36. On whether the Objector is qualified to be an administrator of the estate of the deceased, Section 66 provides:-“when a deceased has died intestate, the court shall, save as otherwise expressly provided, have a final discretion as to the person or persons to whom a grant of letters of administration shall, in the best interests of all concerned, be made, but shall, without prejudice to that discretion, accept as a general guide the following order of preference—a.surviving spouse or spouses, with or without association of other beneficiaries;b.other beneficiaries entitled on intestacy, with priority according to their respective beneficial interests as provided by Part V;c.the Public Trustee; andd.creditors:Provided that, where there is partial intestacy, letters of administration in respect of the intestate estate shall be granted to any executor or executors who prove the will.”
37. Having found that the Objector is a rightful beneficiary of the estate of the deceased, being a child of the deceased, it is my view that he is qualified to be an administrator and that he is also the most suitable person to administer the estate of the deceased. Therefore, in the exercise of the discretion that this court has under Sections 47 and 66 of the Law of Succession Act and Rule 73 of the Probate and Administration Rules, and in the interest of justice, I hereby appoint him as an administrator of the estate of the deceased and direct that letters of administration intestate be issued to him forthwith.

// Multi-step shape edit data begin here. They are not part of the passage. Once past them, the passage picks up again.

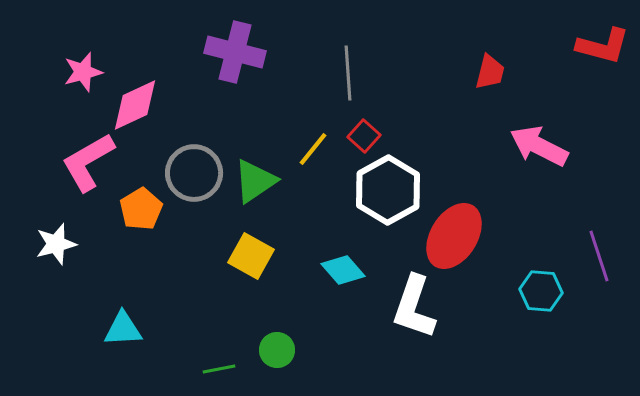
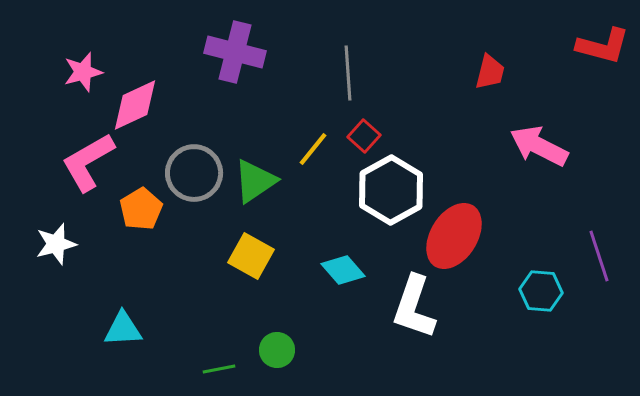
white hexagon: moved 3 px right
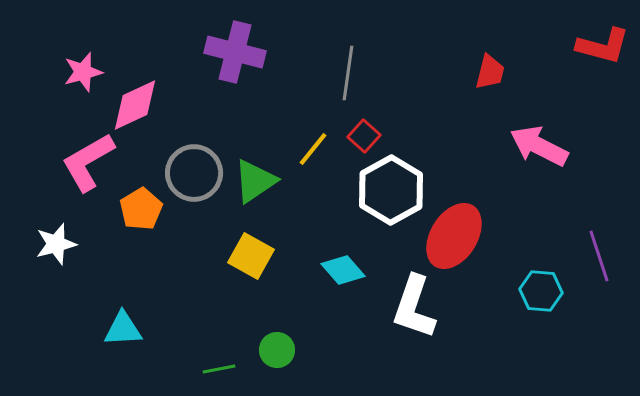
gray line: rotated 12 degrees clockwise
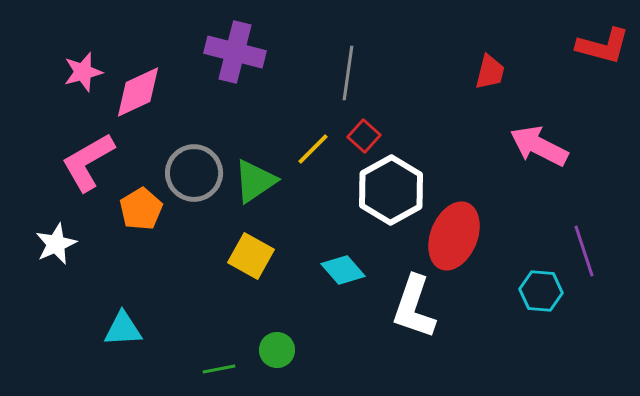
pink diamond: moved 3 px right, 13 px up
yellow line: rotated 6 degrees clockwise
red ellipse: rotated 10 degrees counterclockwise
white star: rotated 9 degrees counterclockwise
purple line: moved 15 px left, 5 px up
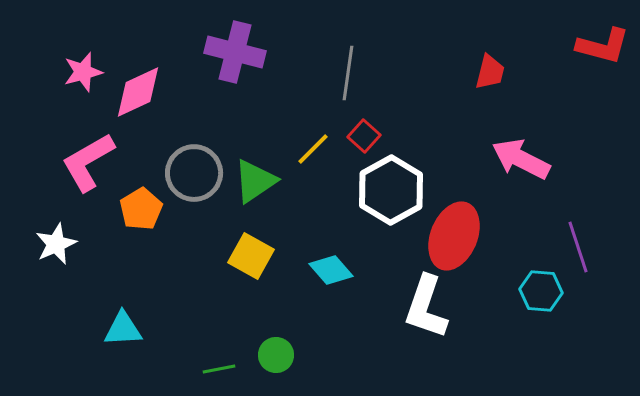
pink arrow: moved 18 px left, 13 px down
purple line: moved 6 px left, 4 px up
cyan diamond: moved 12 px left
white L-shape: moved 12 px right
green circle: moved 1 px left, 5 px down
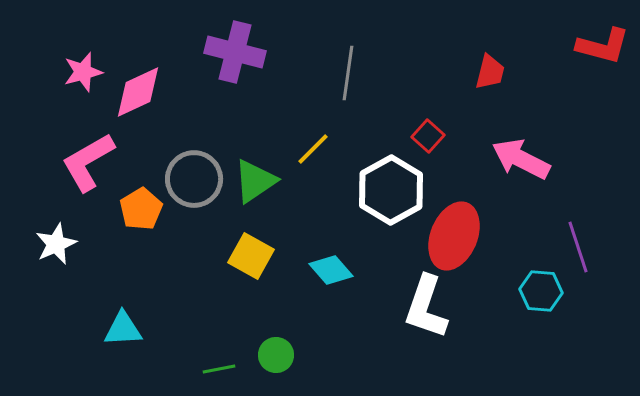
red square: moved 64 px right
gray circle: moved 6 px down
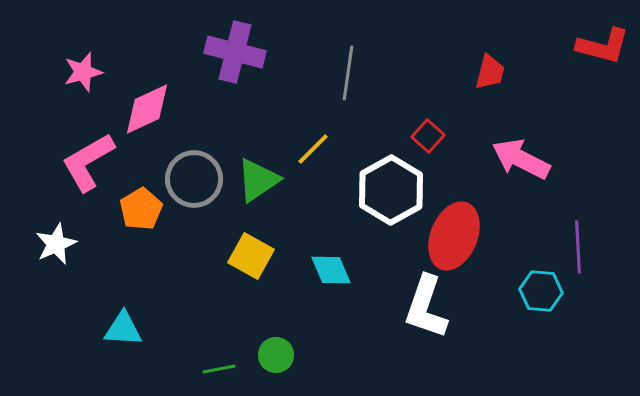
pink diamond: moved 9 px right, 17 px down
green triangle: moved 3 px right, 1 px up
purple line: rotated 15 degrees clockwise
cyan diamond: rotated 18 degrees clockwise
cyan triangle: rotated 6 degrees clockwise
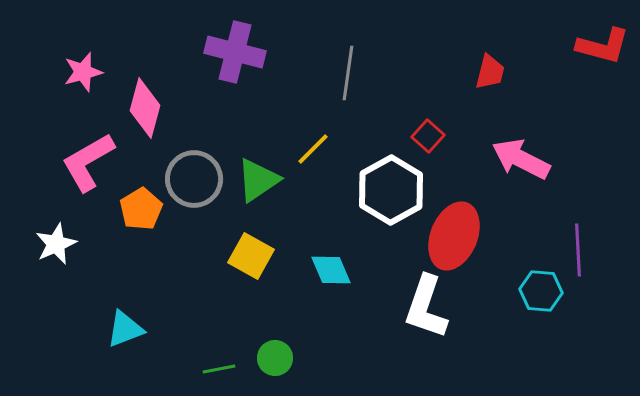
pink diamond: moved 2 px left, 1 px up; rotated 50 degrees counterclockwise
purple line: moved 3 px down
cyan triangle: moved 2 px right; rotated 24 degrees counterclockwise
green circle: moved 1 px left, 3 px down
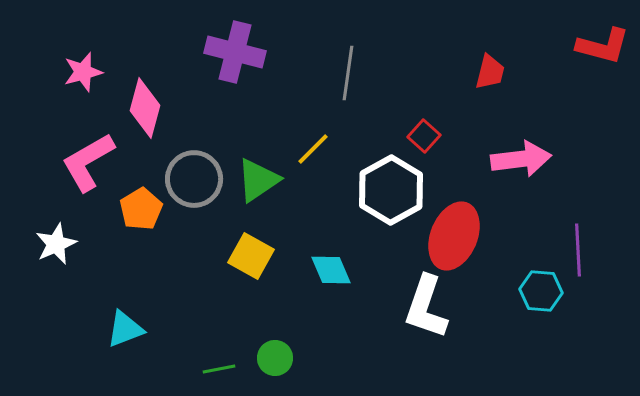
red square: moved 4 px left
pink arrow: rotated 146 degrees clockwise
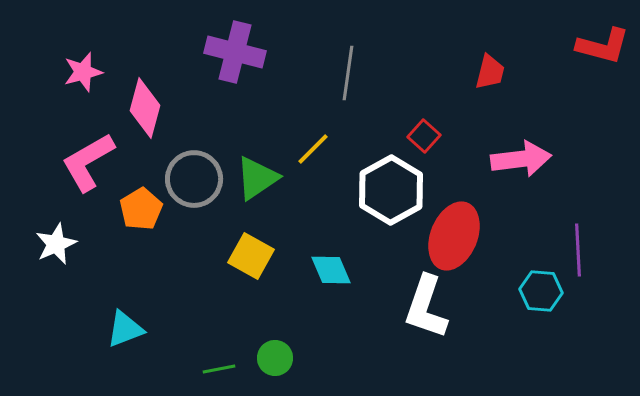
green triangle: moved 1 px left, 2 px up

38. Since the deceased had a child, I find and hold that the Petitioners are not the beneficiaries of the deceased's estate.
39. This being a succession matter, I will make no orders as to costs. The parties will, however, bear their own costs.
40. Orders accordingly.
DATED AND SIGNED AT MOMBASA THIS 22ND DAY OF JULY 2024. DELIVERED VIRTUALLY VIA MICROSOFT TEAMS.GREGORY MUTAIJUDGEIn the presence of:-Mr Mutugi for the Petitioners/Respondents;No appearance for the Objector/Applicant andArthur – Court Assistant.